▸ AVAILABLE DATA
***

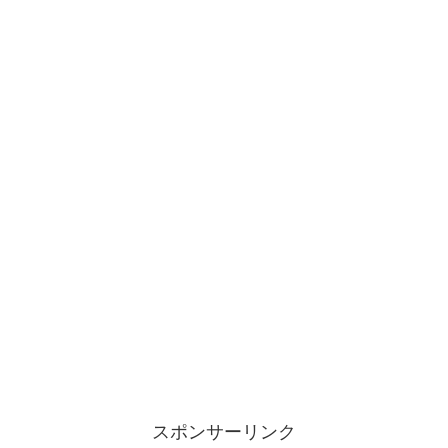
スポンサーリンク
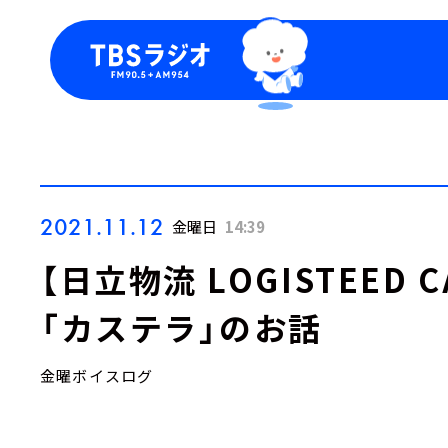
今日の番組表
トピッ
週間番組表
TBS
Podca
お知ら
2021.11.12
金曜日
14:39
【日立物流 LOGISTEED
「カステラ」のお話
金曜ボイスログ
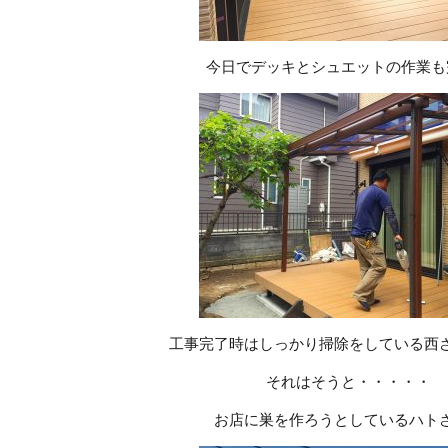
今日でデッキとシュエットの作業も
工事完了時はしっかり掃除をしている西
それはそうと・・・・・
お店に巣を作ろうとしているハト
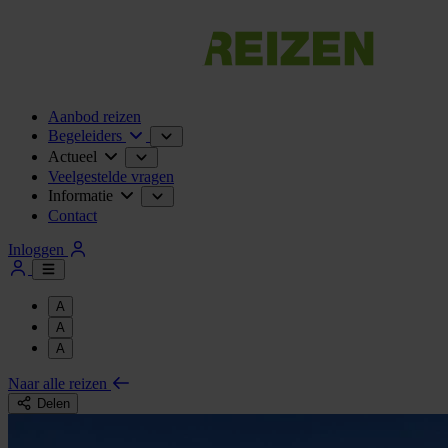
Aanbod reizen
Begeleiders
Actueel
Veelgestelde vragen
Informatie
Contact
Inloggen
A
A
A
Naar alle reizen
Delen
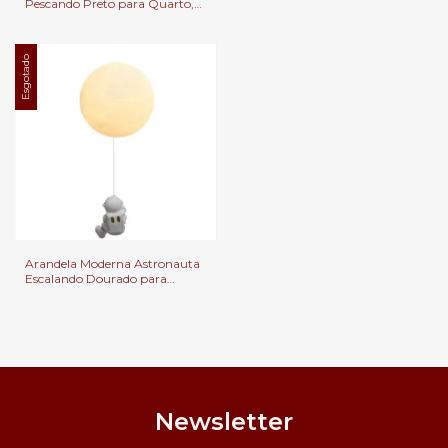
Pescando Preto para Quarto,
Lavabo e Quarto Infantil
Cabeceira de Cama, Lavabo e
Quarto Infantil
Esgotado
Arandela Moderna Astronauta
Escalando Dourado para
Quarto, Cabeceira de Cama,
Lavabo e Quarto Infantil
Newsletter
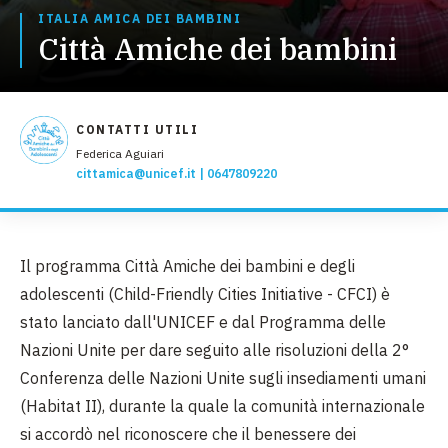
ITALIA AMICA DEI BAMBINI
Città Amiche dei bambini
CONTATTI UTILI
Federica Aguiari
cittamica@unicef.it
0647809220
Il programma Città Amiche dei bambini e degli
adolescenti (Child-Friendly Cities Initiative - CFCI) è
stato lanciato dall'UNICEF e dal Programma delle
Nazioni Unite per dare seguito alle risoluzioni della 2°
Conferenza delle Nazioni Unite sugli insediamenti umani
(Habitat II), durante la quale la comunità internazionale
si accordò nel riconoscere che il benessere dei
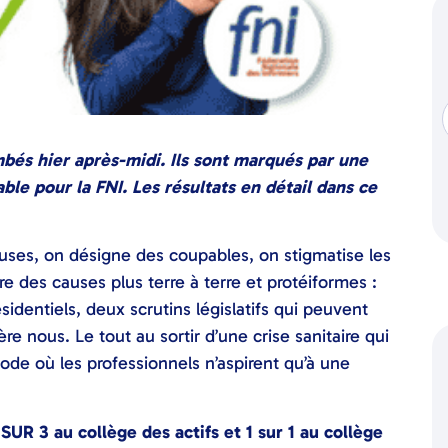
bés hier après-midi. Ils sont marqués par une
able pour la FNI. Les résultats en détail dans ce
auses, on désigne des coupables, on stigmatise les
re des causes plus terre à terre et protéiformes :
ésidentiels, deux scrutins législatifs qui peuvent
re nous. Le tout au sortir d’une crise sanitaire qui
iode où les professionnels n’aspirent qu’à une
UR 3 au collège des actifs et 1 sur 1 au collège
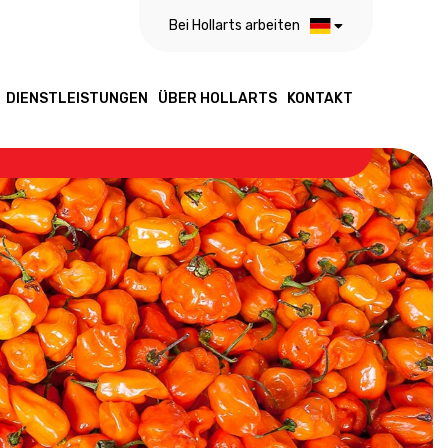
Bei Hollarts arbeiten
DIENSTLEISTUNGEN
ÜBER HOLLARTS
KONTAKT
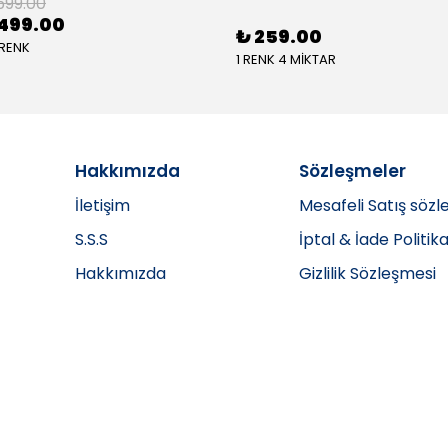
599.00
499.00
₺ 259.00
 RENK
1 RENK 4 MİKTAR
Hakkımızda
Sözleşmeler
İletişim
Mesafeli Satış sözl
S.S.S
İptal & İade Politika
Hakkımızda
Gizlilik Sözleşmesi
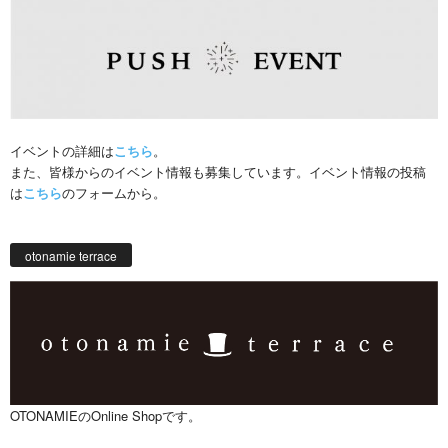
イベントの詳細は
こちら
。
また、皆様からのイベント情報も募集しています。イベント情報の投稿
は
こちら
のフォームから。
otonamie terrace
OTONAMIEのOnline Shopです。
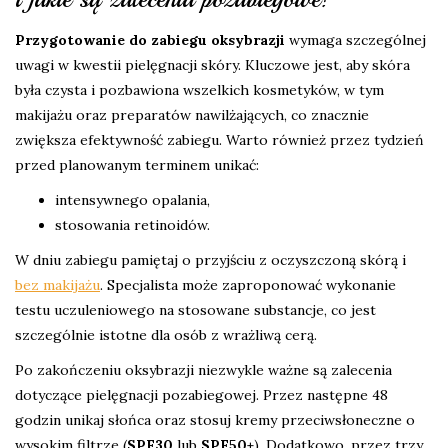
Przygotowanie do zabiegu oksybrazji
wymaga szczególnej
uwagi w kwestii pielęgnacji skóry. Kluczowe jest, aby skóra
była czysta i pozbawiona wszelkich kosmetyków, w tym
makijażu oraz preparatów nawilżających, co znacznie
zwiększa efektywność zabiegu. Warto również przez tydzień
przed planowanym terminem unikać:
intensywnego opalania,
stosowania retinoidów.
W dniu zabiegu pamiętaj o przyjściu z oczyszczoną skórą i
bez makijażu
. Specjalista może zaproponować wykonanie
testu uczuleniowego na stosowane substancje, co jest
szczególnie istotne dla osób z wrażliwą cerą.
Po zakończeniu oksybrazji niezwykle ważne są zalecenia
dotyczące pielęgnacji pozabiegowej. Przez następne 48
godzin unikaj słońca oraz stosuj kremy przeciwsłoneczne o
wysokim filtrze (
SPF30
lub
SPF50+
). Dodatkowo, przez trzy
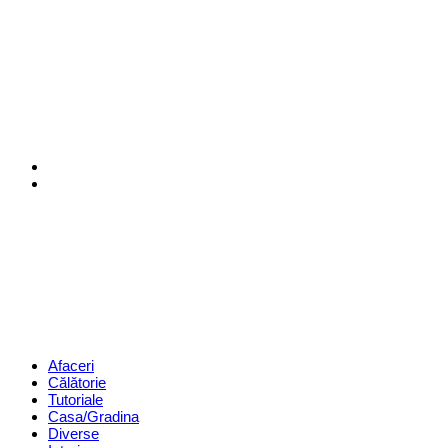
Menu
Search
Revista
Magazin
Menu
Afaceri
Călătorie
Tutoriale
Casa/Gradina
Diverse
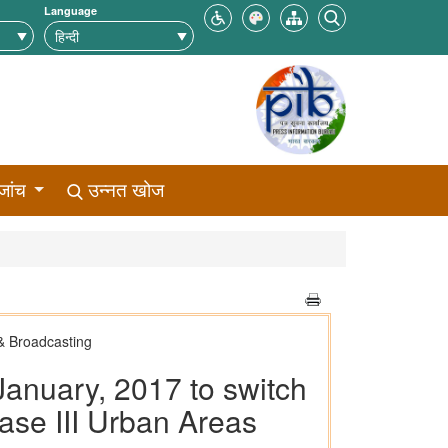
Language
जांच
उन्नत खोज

***

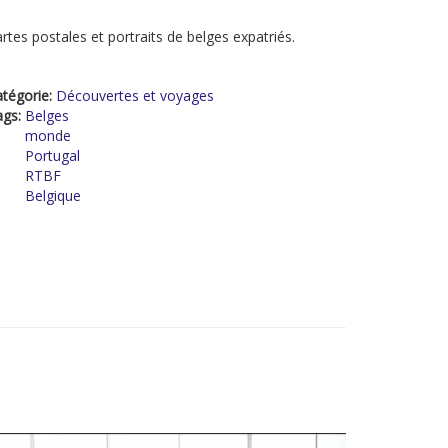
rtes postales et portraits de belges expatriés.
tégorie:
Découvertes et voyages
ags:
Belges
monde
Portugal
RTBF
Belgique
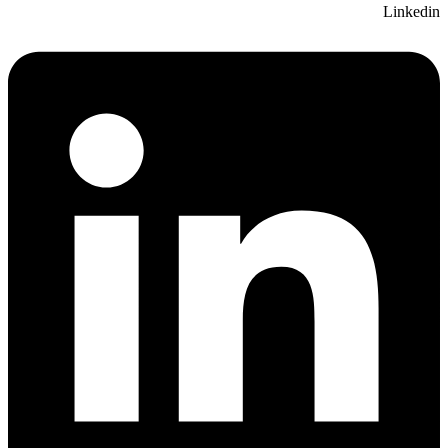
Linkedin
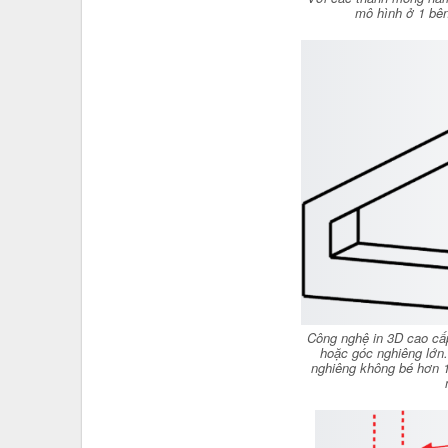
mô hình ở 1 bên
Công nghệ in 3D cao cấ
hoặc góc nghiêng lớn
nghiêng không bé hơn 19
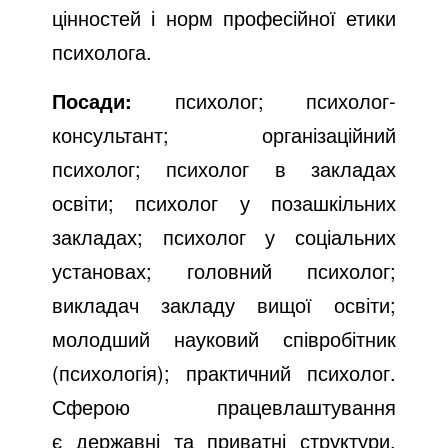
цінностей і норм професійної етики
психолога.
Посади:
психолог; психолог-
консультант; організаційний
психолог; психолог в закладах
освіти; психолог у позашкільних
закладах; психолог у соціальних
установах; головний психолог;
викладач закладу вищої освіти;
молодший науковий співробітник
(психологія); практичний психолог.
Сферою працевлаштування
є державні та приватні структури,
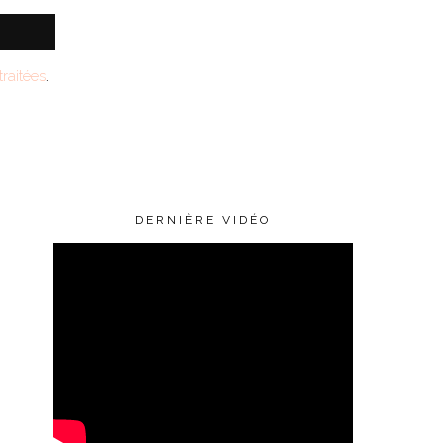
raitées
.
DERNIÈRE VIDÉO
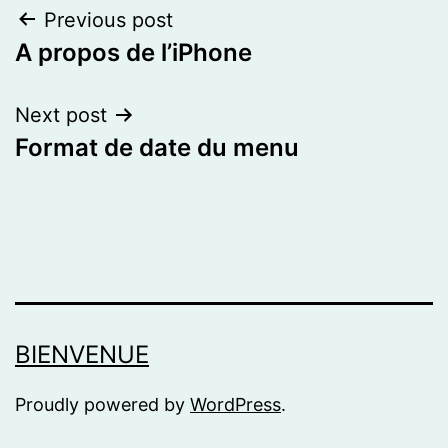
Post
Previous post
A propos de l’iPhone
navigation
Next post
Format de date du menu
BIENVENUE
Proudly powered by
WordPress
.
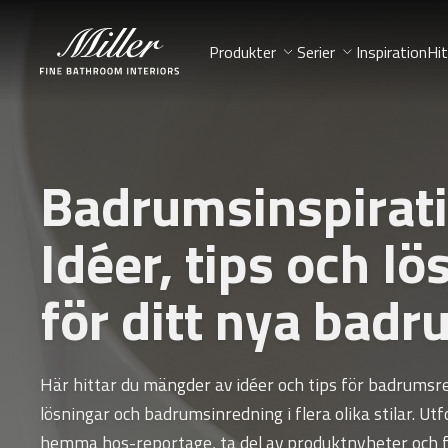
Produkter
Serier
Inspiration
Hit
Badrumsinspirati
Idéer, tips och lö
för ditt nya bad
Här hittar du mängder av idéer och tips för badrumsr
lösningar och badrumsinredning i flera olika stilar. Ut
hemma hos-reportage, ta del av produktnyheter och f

***

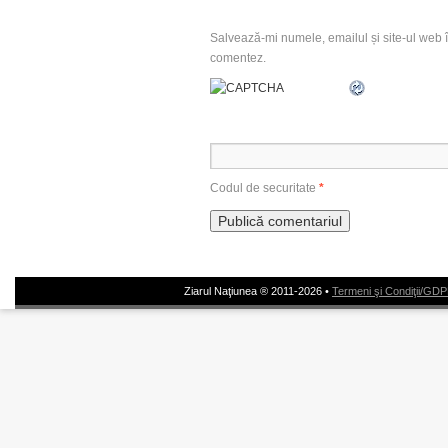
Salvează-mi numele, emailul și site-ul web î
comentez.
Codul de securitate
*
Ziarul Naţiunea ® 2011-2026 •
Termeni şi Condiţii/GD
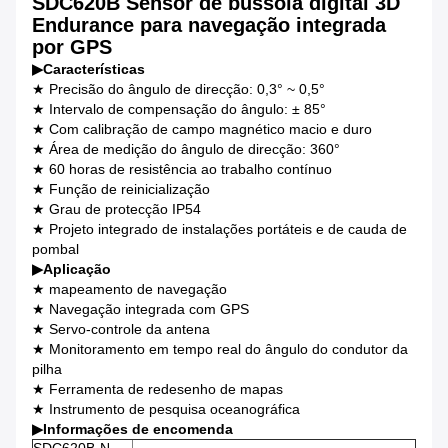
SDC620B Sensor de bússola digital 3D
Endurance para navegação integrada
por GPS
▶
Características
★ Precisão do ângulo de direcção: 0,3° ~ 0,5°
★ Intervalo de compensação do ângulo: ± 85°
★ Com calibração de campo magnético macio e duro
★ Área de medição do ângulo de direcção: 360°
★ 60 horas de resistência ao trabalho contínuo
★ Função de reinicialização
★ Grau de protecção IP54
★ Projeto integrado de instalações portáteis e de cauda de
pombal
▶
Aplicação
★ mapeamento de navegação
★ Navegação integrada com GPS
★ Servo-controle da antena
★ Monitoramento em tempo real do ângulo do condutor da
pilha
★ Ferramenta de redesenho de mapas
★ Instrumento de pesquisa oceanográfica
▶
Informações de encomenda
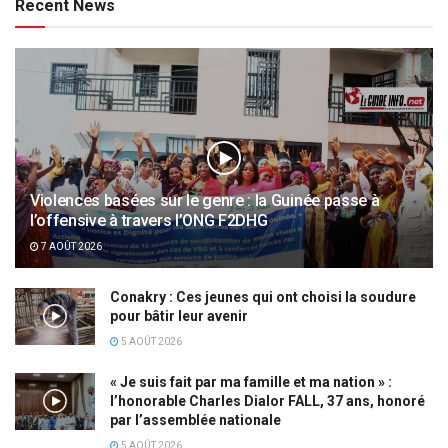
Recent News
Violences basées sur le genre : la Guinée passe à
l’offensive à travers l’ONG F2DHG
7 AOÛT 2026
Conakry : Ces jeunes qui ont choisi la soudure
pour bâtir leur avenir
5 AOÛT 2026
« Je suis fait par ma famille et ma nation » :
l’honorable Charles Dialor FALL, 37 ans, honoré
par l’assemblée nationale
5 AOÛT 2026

***

▸ EXERCISE GOAL
The stretch to restate runs from the line above containing "Città Amiche dei bambini" through the line containing "makijażu oraz preparatów". Copy it word for word, ends included, without pictures.

▸ EXERCISE RESPONSE
Città Amiche dei bambini
CONTATTI UTILI
Federica Aguiari
cittamica@unicef.it
0647809220
Il programma Città Amiche dei bambini e degli
adolescenti (Child-Friendly Cities Initiative - CFCI) è
stato lanciato dall'UNICEF e dal Programma delle
Nazioni Unite per dare seguito alle risoluzioni della 2°
Conferenza delle Nazioni Unite sugli insediamenti umani
(Habitat II), durante la quale la comunità internazionale
si accordò nel riconoscere che il benessere dei
bés hier après-midi. Ils sont marqués par une
able pour la FNI. Les résultats en détail dans ce
auses, on désigne des coupables, on stigmatise les
re des causes plus terre à terre et protéiformes :
ésidentiels, deux scrutins législatifs qui peuvent
re nous. Le tout au sortir d’une crise sanitaire qui
iode où les professionnels n’aspirent qu’à une
UR 3 au collège des actifs et 1 sur 1 au collège
Bei Hollarts arbeiten
DIENSTLEISTUNGEN
ÜBER HOLLARTS
KONTAKT
599.00
499.00
₺ 259.00
 RENK
1 RENK 4 MİKTAR
Hakkımızda
Sözleşmeler
İletişim
Mesafeli Satış sözl
S.S.S
İptal & İade Politika
Hakkımızda
Gizlilik Sözleşmesi
イベントの詳細は
こちら
。
また、皆様からのイベント情報も募集しています。イベント情報の投稿
は
こちら
のフォームから。
otonamie terrace
OTONAMIEのOnline Shopです。
Przygotowanie do zabiegu oksybrazji
wymaga szczególnej
uwagi w kwestii pielęgnacji skóry. Kluczowe jest, aby skóra
była czysta i pozbawiona wszelkich kosmetyków, w tym
makijażu oraz preparatów nawilżających, co znacznie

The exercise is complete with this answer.